Lan – Estou na quarta idade, porque a terceira já passou, né? Sou feliz, bem humorado, continuo com humor, de bem com a vida, gostando das mulheres. Embora tenha tirado o time de campo... (risos). O que eu vou fazer? Lei da vida. Mas não deixo, virtualmente, de me exercitar... Esse negócio de virtual é um equívoco! Que prende, hoje em dia, principalmente as mulheres. Tenho várias amigas da minha idade que sonham com príncipe ainda, ficam namorando no virtual, na internet... JORNAL DA ABI – NÃO HÁ NADA MAIS VIRTUAL DO QUE A CABEÇA DA GENTE, NÉ?

Lan – Pois é isso! O virtual é a nossa cabeça. É onde nós mandamos. Ninguém entra. Eu posso falar com uma mulher: ‘Olha, eu vou pra cama com você todas as noites, e você não sabe’. O homem pode transar com uma mulher, e ela nem sabe!

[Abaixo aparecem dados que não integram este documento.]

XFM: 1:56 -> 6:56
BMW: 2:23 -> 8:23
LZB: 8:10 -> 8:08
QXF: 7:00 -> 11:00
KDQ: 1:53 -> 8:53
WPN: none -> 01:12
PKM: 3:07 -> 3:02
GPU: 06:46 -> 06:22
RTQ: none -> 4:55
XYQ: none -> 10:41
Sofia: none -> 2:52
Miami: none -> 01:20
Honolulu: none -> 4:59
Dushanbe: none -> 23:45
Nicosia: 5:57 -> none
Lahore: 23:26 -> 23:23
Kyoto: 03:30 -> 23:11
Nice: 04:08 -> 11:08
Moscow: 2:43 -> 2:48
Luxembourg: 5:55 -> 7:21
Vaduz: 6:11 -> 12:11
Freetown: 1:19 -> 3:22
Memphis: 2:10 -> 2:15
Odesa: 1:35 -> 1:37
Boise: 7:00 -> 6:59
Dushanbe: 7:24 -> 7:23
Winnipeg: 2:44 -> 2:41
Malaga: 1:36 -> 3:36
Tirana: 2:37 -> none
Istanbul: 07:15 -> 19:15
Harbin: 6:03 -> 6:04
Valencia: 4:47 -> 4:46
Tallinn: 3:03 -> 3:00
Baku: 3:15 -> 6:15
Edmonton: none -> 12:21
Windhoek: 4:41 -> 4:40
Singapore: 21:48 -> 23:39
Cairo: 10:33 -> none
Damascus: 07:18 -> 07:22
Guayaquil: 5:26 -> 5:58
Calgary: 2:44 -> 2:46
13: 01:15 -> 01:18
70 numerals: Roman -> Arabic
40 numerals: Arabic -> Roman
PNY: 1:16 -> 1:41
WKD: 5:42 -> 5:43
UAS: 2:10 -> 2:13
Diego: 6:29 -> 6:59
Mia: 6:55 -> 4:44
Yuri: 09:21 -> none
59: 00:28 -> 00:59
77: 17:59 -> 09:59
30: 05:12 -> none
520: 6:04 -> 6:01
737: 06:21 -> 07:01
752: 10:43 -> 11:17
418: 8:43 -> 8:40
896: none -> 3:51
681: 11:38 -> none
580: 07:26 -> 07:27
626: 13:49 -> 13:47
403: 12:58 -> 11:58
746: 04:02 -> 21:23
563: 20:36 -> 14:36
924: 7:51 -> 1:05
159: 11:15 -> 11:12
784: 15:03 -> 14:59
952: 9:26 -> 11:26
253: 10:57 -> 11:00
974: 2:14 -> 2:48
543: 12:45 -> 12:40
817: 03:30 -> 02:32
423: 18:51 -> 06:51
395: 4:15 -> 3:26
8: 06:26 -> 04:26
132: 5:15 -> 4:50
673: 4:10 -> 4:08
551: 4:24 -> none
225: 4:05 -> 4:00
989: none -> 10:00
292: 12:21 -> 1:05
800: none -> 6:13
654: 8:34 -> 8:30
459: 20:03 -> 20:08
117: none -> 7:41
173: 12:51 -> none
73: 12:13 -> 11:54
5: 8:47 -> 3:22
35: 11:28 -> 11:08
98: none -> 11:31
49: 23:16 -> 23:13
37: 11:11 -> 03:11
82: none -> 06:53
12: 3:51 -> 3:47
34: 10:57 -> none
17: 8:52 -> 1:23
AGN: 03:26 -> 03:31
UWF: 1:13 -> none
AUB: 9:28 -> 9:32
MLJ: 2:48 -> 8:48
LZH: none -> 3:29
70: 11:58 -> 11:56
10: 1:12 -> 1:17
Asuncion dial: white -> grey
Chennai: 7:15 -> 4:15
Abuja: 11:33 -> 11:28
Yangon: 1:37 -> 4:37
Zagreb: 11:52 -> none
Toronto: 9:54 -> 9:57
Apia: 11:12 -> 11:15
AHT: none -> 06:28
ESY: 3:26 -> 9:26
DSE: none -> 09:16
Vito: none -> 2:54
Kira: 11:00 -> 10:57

Porque a nossa cabeça é o único lugar livre, totalmente livre, de que nós dispomos. É a nossa cuca!

Mais sobre o Lan A série Álbum de Retratos, editada pela Memória Visual e Edições Folha Seca, é composta por pequenos e simpáticos livros que contam a história de personagens da cultura brasileira através de suas iconografias. As imagens propiciam belos projetos gráficos e os textos dos livros são econômicos, quase textos-legendas escritos por autores não menos famosos. O livro sobre o Lan, Lanfranco Vaselli, escrito por seu amigo, o ator e boêmio Antônio Pedro, pode ser encontrado nas livrarias e lojas virtuais ao lado dos outros títulos da coleção: Cacá Diegues, por Nelson Sargento; Walter Firmo, por Cora Rónai; Dona Ivone Lara, por Zélia Ducan; Jards Macalé, por João Pimentel e Turíbio Santos, por Hermínio Bello de Carvalho.